En clase de lengua lancé una proclama en favor de los nazis, debido a lo cual me expulsaron del instituto durante una semana. Cuando regresé, volví a hacerlo. Esta vez la expulsión fue definitiva.
Me atraían lugares lejanos. El Paraíso asomaba justo más allá del condado de Los Ángeles. Le dije al viejo que quería alistarme en el Ejército. Él me dio permiso.
El Ejército fue un grave error. Lo supe en el instante en que presté juramento.
Llamé a mi padre desde el centro de reclutamiento y le dije que ya me había alistado. Él empezó a sollozar. Una vocecilla en la cabeza me decía: «Con esto lo has matado.»
Tomé un avión con una docena de reclutas. Volamos a Houston, Texas e hicimos transbordo a Fort Polk, Luisiana.
Corrían los primeros días de mayo. Fort Polk era un lugar caluroso, húmedo y plagado de insectos, tanto voladores como rastreros. Unos sargentos de expresión severa nos pusieron en formación y nos soltaron la primera arenga.
Entonces supe que mi vida bohemia había terminado. Y quise largarme de allí de inmediato.
Un sargento nos envió al centro de recepción de reclutas. «He cambiado de idea. Por favor, déjenme ir a casa», quise decir. Estaba seguro de que no podría soportar la disciplina y el trabajo duro que se avecinaba. Sabía que debía salir de aquélla como fuera.

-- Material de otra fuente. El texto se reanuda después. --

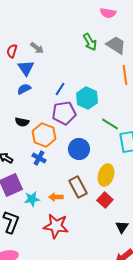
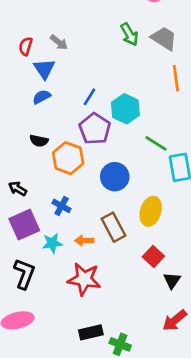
purple pentagon: (64, 113) -> (95, 129), turned -30
blue cross: (39, 158) -> (62, 206), moved
red square: (105, 200) -> (153, 256), moved

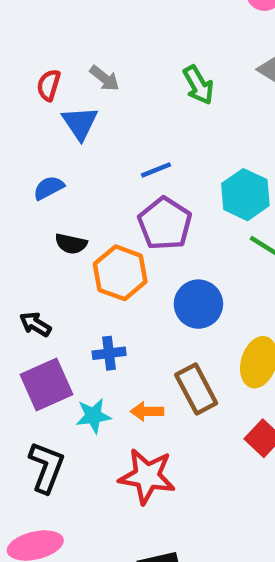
green arrow: (129, 34) -> (198, 85), moved
blue semicircle: (42, 97) -> (49, 188), moved
blue line: (89, 97) -> (156, 170), turned 36
cyan hexagon: (125, 109) -> (245, 195), moved
blue cross: (62, 206) -> (109, 353), turned -36

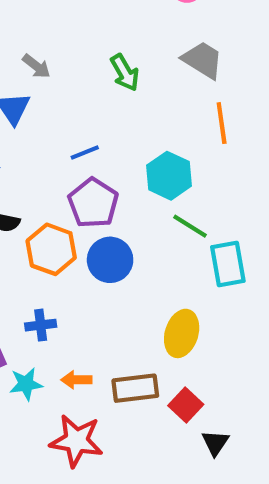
blue circle: (198, 304) -> (110, 260), moved
brown rectangle: (196, 389) -> (135, 388), moved, turned -69

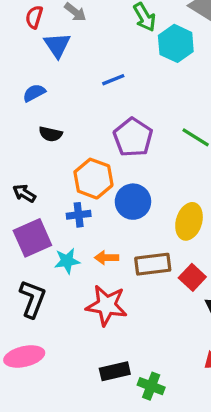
cyan hexagon: (169, 176) -> (176, 43), moved
purple pentagon: (93, 203) -> (133, 137), moved
orange hexagon: (51, 249) -> (93, 179), moved
blue circle: (110, 260) -> (133, 202), moved

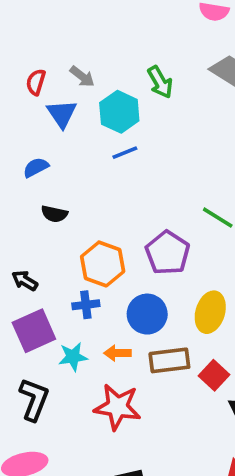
cyan hexagon: (176, 43) -> (119, 112), moved
purple pentagon: (133, 137) -> (168, 253), moved
blue circle: (133, 202) -> (147, 314), moved

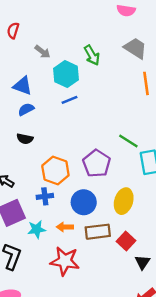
red semicircle: (36, 82) -> (13, 31), moved
blue triangle: (62, 114) -> (23, 86), moved, turned -36
blue semicircle: (36, 167) -> (26, 109), moved

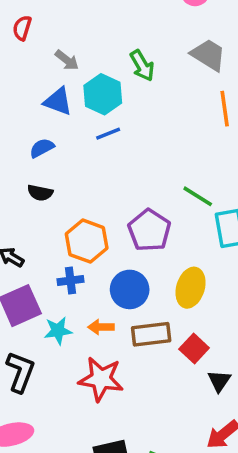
blue triangle: (23, 86) -> (58, 101), moved

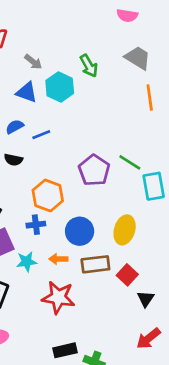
blue line: (108, 134) -> (41, 135), moved
purple pentagon: (149, 230) -> (94, 170), moved

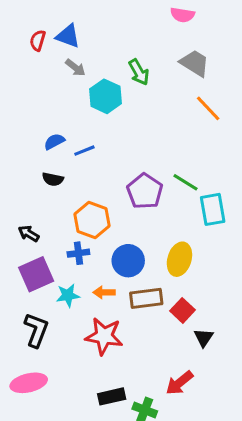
blue triangle: (27, 92) -> (68, 36), moved
orange line: (150, 98) -> (208, 108), turned -35
red arrow: (148, 338) -> (179, 383), moved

Llamé a casa. El viejo respondió con incoherencias. El pánico se apoderó de mí y empecé a suplicarle a un oficial, quien, tras escucharme y comprobar mi nombre, me envió a la enfermería.
Me examinó un doctor. Yo temblaba como una hoja y estaba en condiciones de ofrecer una buena representación. Tenía miedo por mi padre y temía al Ejército. Me encontré calculando ventajas en medio de un ataque de pavor.